Exercise goal:
Retype the data below, every word of it, exactly.

Records provided:
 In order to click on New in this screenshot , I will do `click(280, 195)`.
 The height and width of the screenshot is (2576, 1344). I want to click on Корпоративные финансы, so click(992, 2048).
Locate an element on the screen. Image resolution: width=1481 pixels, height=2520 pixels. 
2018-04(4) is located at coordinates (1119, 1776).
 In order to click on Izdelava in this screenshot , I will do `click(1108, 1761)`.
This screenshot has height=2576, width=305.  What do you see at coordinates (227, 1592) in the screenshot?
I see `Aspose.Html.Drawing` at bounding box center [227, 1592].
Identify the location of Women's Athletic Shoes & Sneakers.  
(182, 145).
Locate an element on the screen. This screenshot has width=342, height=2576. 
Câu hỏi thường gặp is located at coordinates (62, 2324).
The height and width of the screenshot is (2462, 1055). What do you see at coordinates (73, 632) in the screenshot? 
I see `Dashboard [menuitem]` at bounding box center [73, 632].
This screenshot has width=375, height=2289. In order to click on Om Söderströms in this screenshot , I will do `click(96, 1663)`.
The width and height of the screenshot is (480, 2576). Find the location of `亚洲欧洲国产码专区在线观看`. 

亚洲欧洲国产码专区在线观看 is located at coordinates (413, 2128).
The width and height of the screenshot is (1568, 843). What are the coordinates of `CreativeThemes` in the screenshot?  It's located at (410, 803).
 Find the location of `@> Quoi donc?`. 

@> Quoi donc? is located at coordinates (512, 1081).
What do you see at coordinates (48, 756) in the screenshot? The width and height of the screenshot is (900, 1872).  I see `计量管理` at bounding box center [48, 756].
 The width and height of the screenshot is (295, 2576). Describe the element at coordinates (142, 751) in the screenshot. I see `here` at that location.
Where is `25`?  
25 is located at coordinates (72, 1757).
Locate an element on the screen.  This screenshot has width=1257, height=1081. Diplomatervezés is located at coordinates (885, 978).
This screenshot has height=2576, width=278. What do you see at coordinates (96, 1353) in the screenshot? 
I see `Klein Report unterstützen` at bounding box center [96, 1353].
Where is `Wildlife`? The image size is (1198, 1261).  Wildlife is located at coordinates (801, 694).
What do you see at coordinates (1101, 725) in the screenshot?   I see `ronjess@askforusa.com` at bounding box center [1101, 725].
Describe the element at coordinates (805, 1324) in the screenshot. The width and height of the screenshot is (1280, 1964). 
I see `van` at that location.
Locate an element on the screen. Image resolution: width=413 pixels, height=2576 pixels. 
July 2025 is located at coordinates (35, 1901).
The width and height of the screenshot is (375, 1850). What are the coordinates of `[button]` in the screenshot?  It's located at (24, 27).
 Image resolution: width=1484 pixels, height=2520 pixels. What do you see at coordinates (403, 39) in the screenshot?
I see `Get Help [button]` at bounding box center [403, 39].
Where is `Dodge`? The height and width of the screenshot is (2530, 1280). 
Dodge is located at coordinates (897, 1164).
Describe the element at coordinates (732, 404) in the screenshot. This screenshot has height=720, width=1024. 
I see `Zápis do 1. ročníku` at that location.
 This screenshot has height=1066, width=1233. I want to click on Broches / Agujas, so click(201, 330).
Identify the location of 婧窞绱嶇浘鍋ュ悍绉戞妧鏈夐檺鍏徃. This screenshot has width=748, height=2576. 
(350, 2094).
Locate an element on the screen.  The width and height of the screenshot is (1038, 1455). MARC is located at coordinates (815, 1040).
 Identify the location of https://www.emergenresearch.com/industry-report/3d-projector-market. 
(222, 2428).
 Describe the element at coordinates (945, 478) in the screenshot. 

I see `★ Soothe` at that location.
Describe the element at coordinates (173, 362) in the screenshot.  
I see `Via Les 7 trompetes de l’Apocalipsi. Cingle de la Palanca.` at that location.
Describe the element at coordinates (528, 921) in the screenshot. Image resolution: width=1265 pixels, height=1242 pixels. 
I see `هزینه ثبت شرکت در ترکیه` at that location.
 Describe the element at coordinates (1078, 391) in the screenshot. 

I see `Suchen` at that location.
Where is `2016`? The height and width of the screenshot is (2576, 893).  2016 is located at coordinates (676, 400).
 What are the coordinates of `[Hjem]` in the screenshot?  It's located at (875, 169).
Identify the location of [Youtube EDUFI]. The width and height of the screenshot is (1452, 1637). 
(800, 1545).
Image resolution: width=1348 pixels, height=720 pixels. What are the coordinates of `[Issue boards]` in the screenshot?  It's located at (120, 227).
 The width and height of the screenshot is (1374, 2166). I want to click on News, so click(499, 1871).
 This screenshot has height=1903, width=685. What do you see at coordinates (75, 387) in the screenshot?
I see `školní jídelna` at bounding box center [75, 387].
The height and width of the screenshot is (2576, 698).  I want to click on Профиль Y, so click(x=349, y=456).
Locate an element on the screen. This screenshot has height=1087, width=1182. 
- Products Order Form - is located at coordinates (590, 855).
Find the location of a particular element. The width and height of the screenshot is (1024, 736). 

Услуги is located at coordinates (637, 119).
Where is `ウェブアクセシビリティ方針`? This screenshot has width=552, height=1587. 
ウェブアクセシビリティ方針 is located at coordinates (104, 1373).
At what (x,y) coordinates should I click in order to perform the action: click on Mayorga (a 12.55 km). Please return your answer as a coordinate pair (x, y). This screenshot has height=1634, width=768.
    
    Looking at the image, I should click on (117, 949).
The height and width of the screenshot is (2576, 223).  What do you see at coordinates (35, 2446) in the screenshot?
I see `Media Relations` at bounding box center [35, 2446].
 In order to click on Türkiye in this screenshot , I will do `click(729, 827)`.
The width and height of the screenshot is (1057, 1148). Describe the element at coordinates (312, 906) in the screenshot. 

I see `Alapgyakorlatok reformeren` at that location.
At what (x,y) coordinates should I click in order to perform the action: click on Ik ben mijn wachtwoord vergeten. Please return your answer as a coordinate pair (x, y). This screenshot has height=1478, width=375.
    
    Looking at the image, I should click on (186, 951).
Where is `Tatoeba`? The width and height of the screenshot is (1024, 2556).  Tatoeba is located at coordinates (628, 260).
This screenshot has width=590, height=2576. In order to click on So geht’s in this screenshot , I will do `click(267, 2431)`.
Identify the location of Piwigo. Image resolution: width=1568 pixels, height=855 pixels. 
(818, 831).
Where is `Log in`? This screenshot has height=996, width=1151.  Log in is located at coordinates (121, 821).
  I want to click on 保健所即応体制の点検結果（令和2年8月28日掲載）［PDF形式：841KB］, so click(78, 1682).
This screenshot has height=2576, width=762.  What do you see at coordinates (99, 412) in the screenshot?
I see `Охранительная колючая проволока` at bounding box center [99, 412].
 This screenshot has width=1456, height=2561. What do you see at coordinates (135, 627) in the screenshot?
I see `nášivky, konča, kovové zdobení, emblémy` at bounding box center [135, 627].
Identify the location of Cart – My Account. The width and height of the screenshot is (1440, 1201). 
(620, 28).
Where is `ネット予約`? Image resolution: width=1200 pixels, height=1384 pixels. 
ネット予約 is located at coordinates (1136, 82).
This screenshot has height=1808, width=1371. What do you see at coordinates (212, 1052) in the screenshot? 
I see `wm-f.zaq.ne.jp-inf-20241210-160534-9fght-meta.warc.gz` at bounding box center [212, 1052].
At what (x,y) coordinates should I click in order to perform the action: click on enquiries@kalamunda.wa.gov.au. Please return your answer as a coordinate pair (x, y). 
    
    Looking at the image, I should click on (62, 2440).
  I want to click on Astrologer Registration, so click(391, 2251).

Task solution:
 In order to click on New in this screenshot , I will do `click(280, 195)`.
 The height and width of the screenshot is (2576, 1344). I want to click on Корпоративные финансы, so click(992, 2048).
Locate an element on the screen. Image resolution: width=1481 pixels, height=2520 pixels. 
2018-04(4) is located at coordinates (1119, 1776).
 In order to click on Izdelava in this screenshot , I will do `click(1108, 1761)`.
This screenshot has height=2576, width=305.  What do you see at coordinates (227, 1592) in the screenshot?
I see `Aspose.Html.Drawing` at bounding box center [227, 1592].
Identify the location of Women's Athletic Shoes & Sneakers.  
(182, 145).
Locate an element on the screen. This screenshot has width=342, height=2576. 
Câu hỏi thường gặp is located at coordinates (62, 2324).
The height and width of the screenshot is (2462, 1055). What do you see at coordinates (73, 632) in the screenshot? 
I see `Dashboard [menuitem]` at bounding box center [73, 632].
This screenshot has width=375, height=2289. In order to click on Om Söderströms in this screenshot , I will do `click(96, 1663)`.
The width and height of the screenshot is (480, 2576). Find the location of `亚洲欧洲国产码专区在线观看`. 

亚洲欧洲国产码专区在线观看 is located at coordinates (413, 2128).
The width and height of the screenshot is (1568, 843). What are the coordinates of `CreativeThemes` in the screenshot?  It's located at (410, 803).
 Find the location of `@> Quoi donc?`. 

@> Quoi donc? is located at coordinates (512, 1081).
What do you see at coordinates (48, 756) in the screenshot? The width and height of the screenshot is (900, 1872).  I see `计量管理` at bounding box center [48, 756].
 The width and height of the screenshot is (295, 2576). Describe the element at coordinates (142, 751) in the screenshot. I see `here` at that location.
Where is `25`?  
25 is located at coordinates (72, 1757).
Locate an element on the screen.  This screenshot has width=1257, height=1081. Diplomatervezés is located at coordinates (885, 978).
This screenshot has height=2576, width=278. What do you see at coordinates (96, 1353) in the screenshot? 
I see `Klein Report unterstützen` at bounding box center [96, 1353].
Where is `Wildlife`? The image size is (1198, 1261).  Wildlife is located at coordinates (801, 694).
What do you see at coordinates (1101, 725) in the screenshot?   I see `ronjess@askforusa.com` at bounding box center [1101, 725].
Describe the element at coordinates (805, 1324) in the screenshot. The width and height of the screenshot is (1280, 1964). 
I see `van` at that location.
Locate an element on the screen. Image resolution: width=413 pixels, height=2576 pixels. 
July 2025 is located at coordinates (35, 1901).
The width and height of the screenshot is (375, 1850). What are the coordinates of `[button]` in the screenshot?  It's located at (24, 27).
 Image resolution: width=1484 pixels, height=2520 pixels. What do you see at coordinates (403, 39) in the screenshot?
I see `Get Help [button]` at bounding box center [403, 39].
Where is `Dodge`? The height and width of the screenshot is (2530, 1280). 
Dodge is located at coordinates (897, 1164).
Describe the element at coordinates (732, 404) in the screenshot. This screenshot has height=720, width=1024. 
I see `Zápis do 1. ročníku` at that location.
 This screenshot has height=1066, width=1233. I want to click on Broches / Agujas, so click(201, 330).
Identify the location of 婧窞绱嶇浘鍋ュ悍绉戞妧鏈夐檺鍏徃. This screenshot has width=748, height=2576. 
(350, 2094).
Locate an element on the screen.  The width and height of the screenshot is (1038, 1455). MARC is located at coordinates (815, 1040).
 Identify the location of https://www.emergenresearch.com/industry-report/3d-projector-market. 
(222, 2428).
 Describe the element at coordinates (945, 478) in the screenshot. 

I see `★ Soothe` at that location.
Describe the element at coordinates (173, 362) in the screenshot.  
I see `Via Les 7 trompetes de l’Apocalipsi. Cingle de la Palanca.` at that location.
Describe the element at coordinates (528, 921) in the screenshot. Image resolution: width=1265 pixels, height=1242 pixels. 
I see `هزینه ثبت شرکت در ترکیه` at that location.
 Describe the element at coordinates (1078, 391) in the screenshot. 

I see `Suchen` at that location.
Where is `2016`? The height and width of the screenshot is (2576, 893).  2016 is located at coordinates (676, 400).
 What are the coordinates of `[Hjem]` in the screenshot?  It's located at (875, 169).
Identify the location of [Youtube EDUFI]. The width and height of the screenshot is (1452, 1637). 
(800, 1545).
Image resolution: width=1348 pixels, height=720 pixels. What are the coordinates of `[Issue boards]` in the screenshot?  It's located at (120, 227).
 The width and height of the screenshot is (1374, 2166). I want to click on News, so click(499, 1871).
 This screenshot has height=1903, width=685. What do you see at coordinates (75, 387) in the screenshot?
I see `školní jídelna` at bounding box center [75, 387].
The height and width of the screenshot is (2576, 698).  I want to click on Профиль Y, so click(x=349, y=456).
Locate an element on the screen. This screenshot has height=1087, width=1182. 
- Products Order Form - is located at coordinates (590, 855).
Find the location of a particular element. The width and height of the screenshot is (1024, 736). 

Услуги is located at coordinates (637, 119).
Where is `ウェブアクセシビリティ方針`? This screenshot has width=552, height=1587. 
ウェブアクセシビリティ方針 is located at coordinates (104, 1373).
At what (x,y) coordinates should I click in order to perform the action: click on Mayorga (a 12.55 km). Please return your answer as a coordinate pair (x, y). This screenshot has height=1634, width=768.
    
    Looking at the image, I should click on (117, 949).
The height and width of the screenshot is (2576, 223).  What do you see at coordinates (35, 2446) in the screenshot?
I see `Media Relations` at bounding box center [35, 2446].
 In order to click on Türkiye in this screenshot , I will do `click(729, 827)`.
The width and height of the screenshot is (1057, 1148). Describe the element at coordinates (312, 906) in the screenshot. 

I see `Alapgyakorlatok reformeren` at that location.
At what (x,y) coordinates should I click in order to perform the action: click on Ik ben mijn wachtwoord vergeten. Please return your answer as a coordinate pair (x, y). This screenshot has height=1478, width=375.
    
    Looking at the image, I should click on (186, 951).
Where is `Tatoeba`? The width and height of the screenshot is (1024, 2556).  Tatoeba is located at coordinates (628, 260).
This screenshot has width=590, height=2576. In order to click on So geht’s in this screenshot , I will do `click(267, 2431)`.
Identify the location of Piwigo. Image resolution: width=1568 pixels, height=855 pixels. 
(818, 831).
Where is `Log in`? This screenshot has height=996, width=1151.  Log in is located at coordinates (121, 821).
  I want to click on 保健所即応体制の点検結果（令和2年8月28日掲載）［PDF形式：841KB］, so click(78, 1682).
This screenshot has height=2576, width=762.  What do you see at coordinates (99, 412) in the screenshot?
I see `Охранительная колючая проволока` at bounding box center [99, 412].
 This screenshot has width=1456, height=2561. What do you see at coordinates (135, 627) in the screenshot?
I see `nášivky, konča, kovové zdobení, emblémy` at bounding box center [135, 627].
Identify the location of Cart – My Account. The width and height of the screenshot is (1440, 1201). 
(620, 28).
Where is `ネット予約`? Image resolution: width=1200 pixels, height=1384 pixels. 
ネット予約 is located at coordinates (1136, 82).
This screenshot has height=1808, width=1371. What do you see at coordinates (212, 1052) in the screenshot? 
I see `wm-f.zaq.ne.jp-inf-20241210-160534-9fght-meta.warc.gz` at bounding box center [212, 1052].
At what (x,y) coordinates should I click in order to perform the action: click on enquiries@kalamunda.wa.gov.au. Please return your answer as a coordinate pair (x, y). 
    
    Looking at the image, I should click on (62, 2440).
  I want to click on Astrologer Registration, so click(391, 2251).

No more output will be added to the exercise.